It saddens me that we are in this situation, it’s not what any of us want, it’s certainly not what I understood to be the situation when I took on my dream job. The important thing is that we face it, deal with it and sort it out, and I am committed to doing exactly that.

I want to explain the current situation fully so we all have the same information at the same time, as transparency is important to me, and I want to set out clearly the steps we must take now to address the challenge together. I am sorry I haven’t been able to do it before now, and I recognise that many of you have been anticipating something happening for a while, which is an uncomfortable place to be.

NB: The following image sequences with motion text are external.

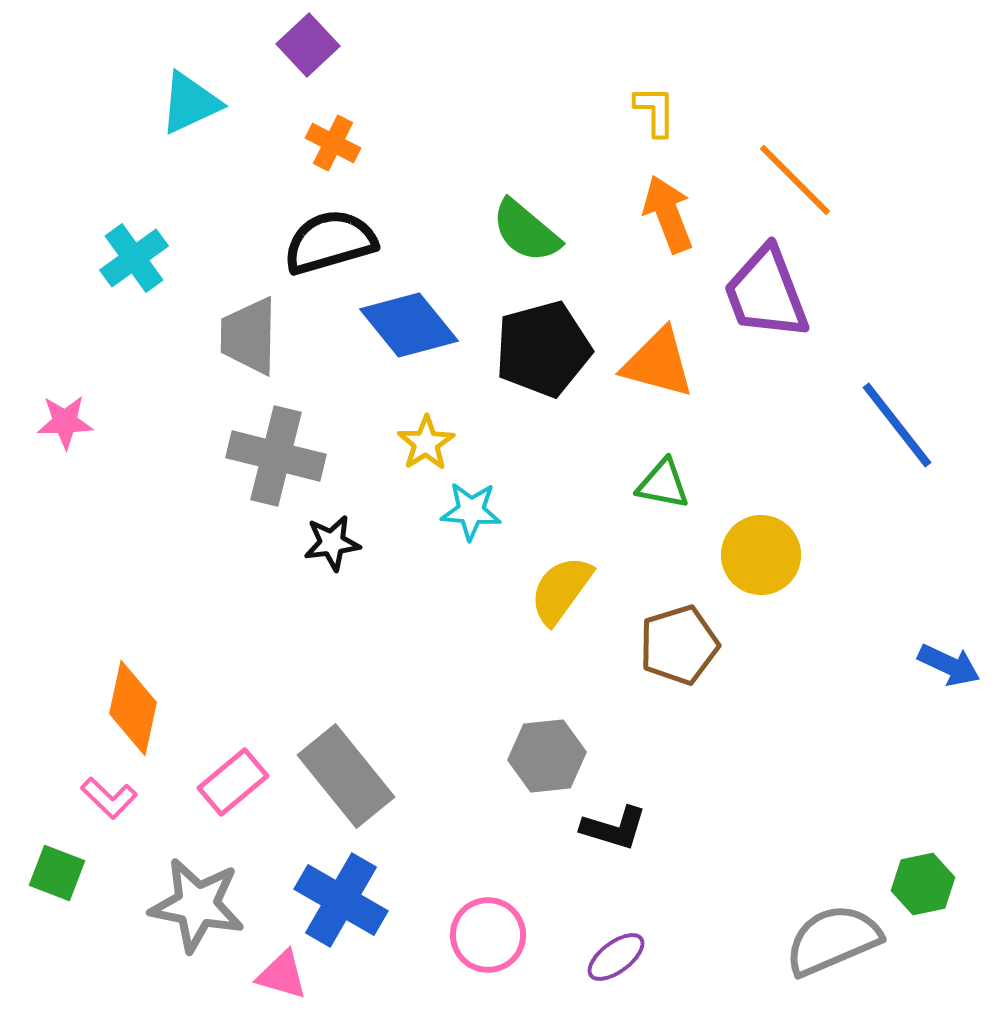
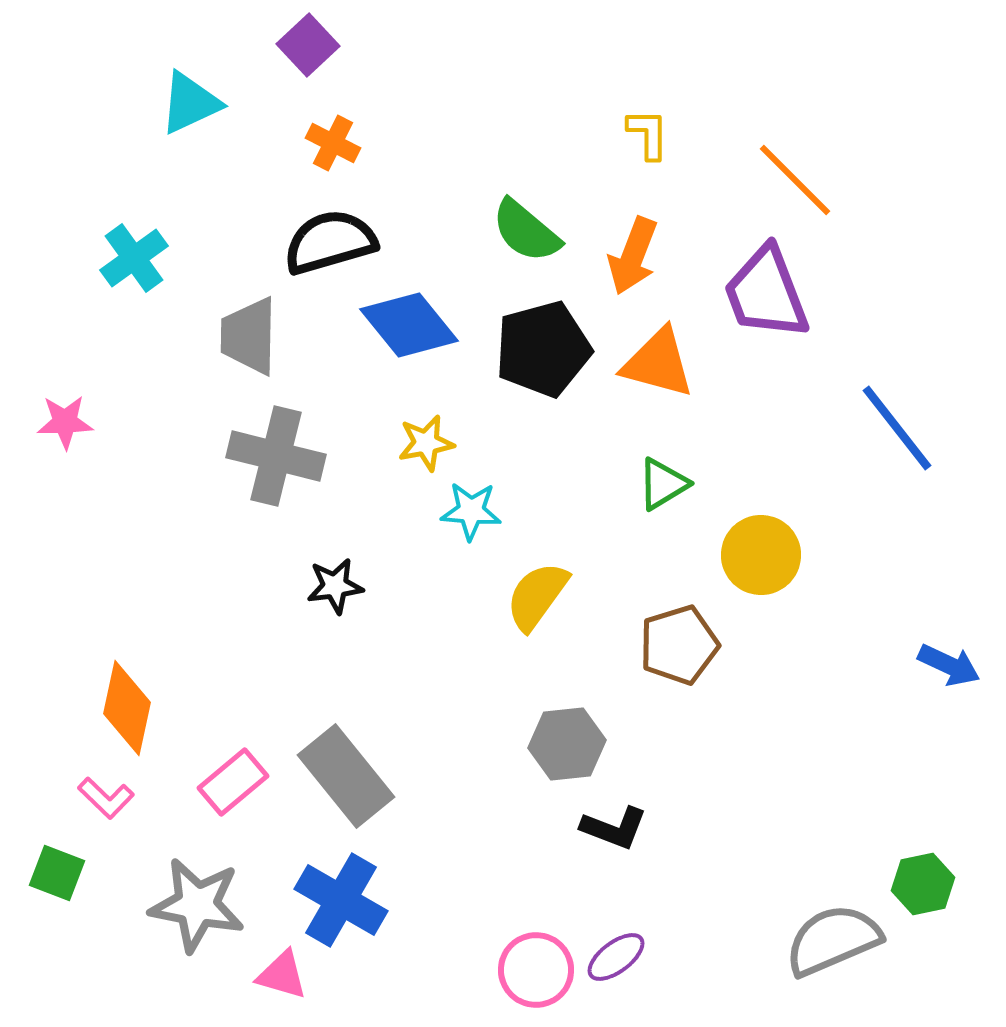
yellow L-shape: moved 7 px left, 23 px down
orange arrow: moved 35 px left, 42 px down; rotated 138 degrees counterclockwise
blue line: moved 3 px down
yellow star: rotated 22 degrees clockwise
green triangle: rotated 42 degrees counterclockwise
black star: moved 3 px right, 43 px down
yellow semicircle: moved 24 px left, 6 px down
orange diamond: moved 6 px left
gray hexagon: moved 20 px right, 12 px up
pink L-shape: moved 3 px left
black L-shape: rotated 4 degrees clockwise
pink circle: moved 48 px right, 35 px down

I will be putting a follow-up meeting into our diaries, which I hope everyone can make, as I feel it’s important that we get together again once everyone has had the chance to absorb this news.

Current situation

The financial challenge we face today has been building up over several years. The issue is that we do not have sufficient level of reserves and are operating within an overdraft facility because of reserves being reduced over time due to expenditure exceeding income.  The sale of property and legacies provided a short-term benefit to the bank balance but did not address the underlying and continuing trend of costs exceeding income.  In recent years Leonard Cheshire has undergone significant expansion of programmes many of which have not been fully funded through full cost recovery and has also made significant investments in IT and improvement of the estate.

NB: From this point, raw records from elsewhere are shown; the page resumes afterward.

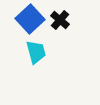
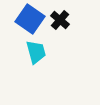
blue square: rotated 12 degrees counterclockwise
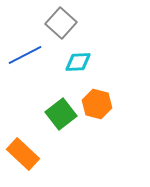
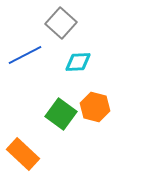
orange hexagon: moved 2 px left, 3 px down
green square: rotated 16 degrees counterclockwise
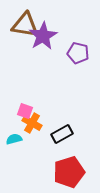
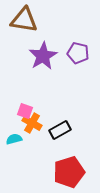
brown triangle: moved 1 px left, 5 px up
purple star: moved 20 px down
black rectangle: moved 2 px left, 4 px up
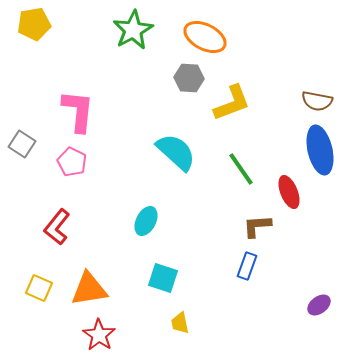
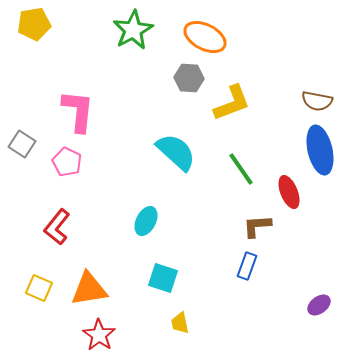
pink pentagon: moved 5 px left
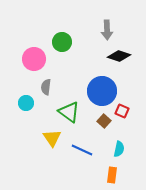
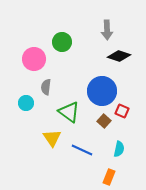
orange rectangle: moved 3 px left, 2 px down; rotated 14 degrees clockwise
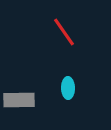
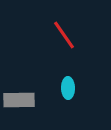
red line: moved 3 px down
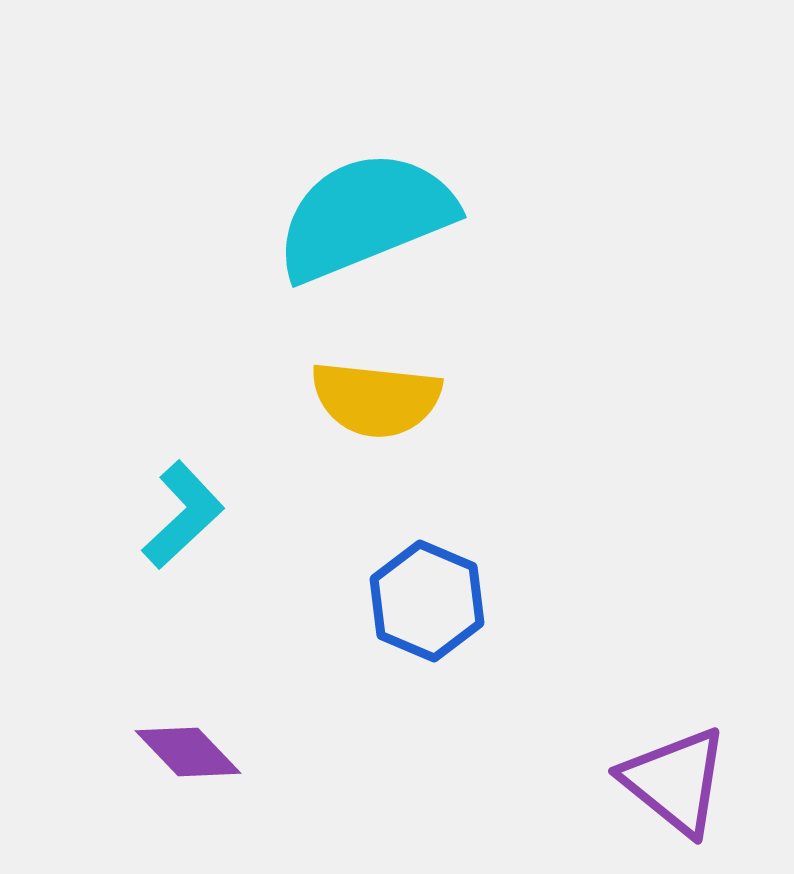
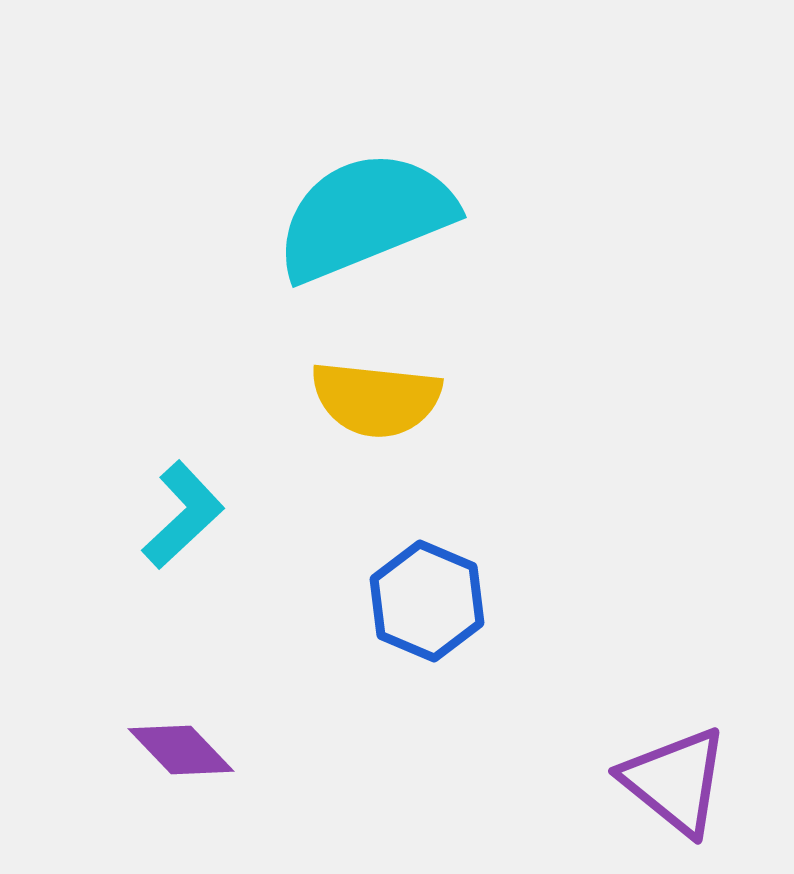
purple diamond: moved 7 px left, 2 px up
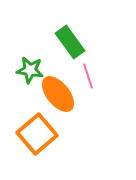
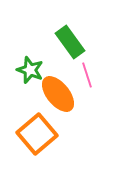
green star: rotated 12 degrees clockwise
pink line: moved 1 px left, 1 px up
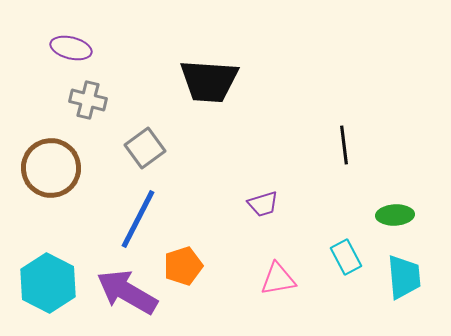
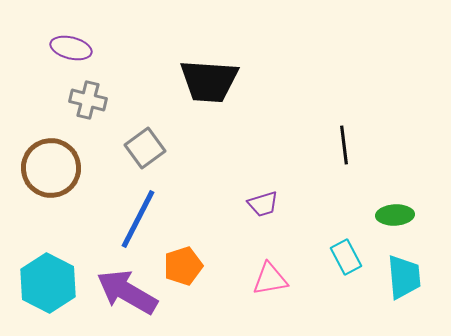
pink triangle: moved 8 px left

It’s only recently that the challenging position on cash has been highlighted through improved financial reporting and is being addressed by the executive team and board with a full understanding of what we must do. We have been exploring all options to address the underlying issues and will continue to do so.

So, in summary, for an extended period we have been spending more cash than we have been receiving overall, and that’s depleted the cash we have in the bank to such an extent that’s it’s just not sustainable anymore – we are running out of cash and we need to make savings of circa £18m in the next 12 months.

I know Leonard Cheshire has been through many changes over the years and many of you have been impacted by the changes. This time however we must sort out this fundamental underlying issue and I’m determined for us to fully address it and then move on with our new strategy.

There are many reasons for the financial challenge such as:

  • rapid expansion of activities without the income to fully fund the activities and the connected staffing structures
  • big investment decisions
  • historically fees not keeping track with rising costs
  • continuing increases in wage costs and large energy price rises
  • the sudden and substantial cuts in sources of UK Government funding for our international work
  • and, more recently, two years of the pandemic hitting our fundraised income and increasing costs such as PPE supplies in England.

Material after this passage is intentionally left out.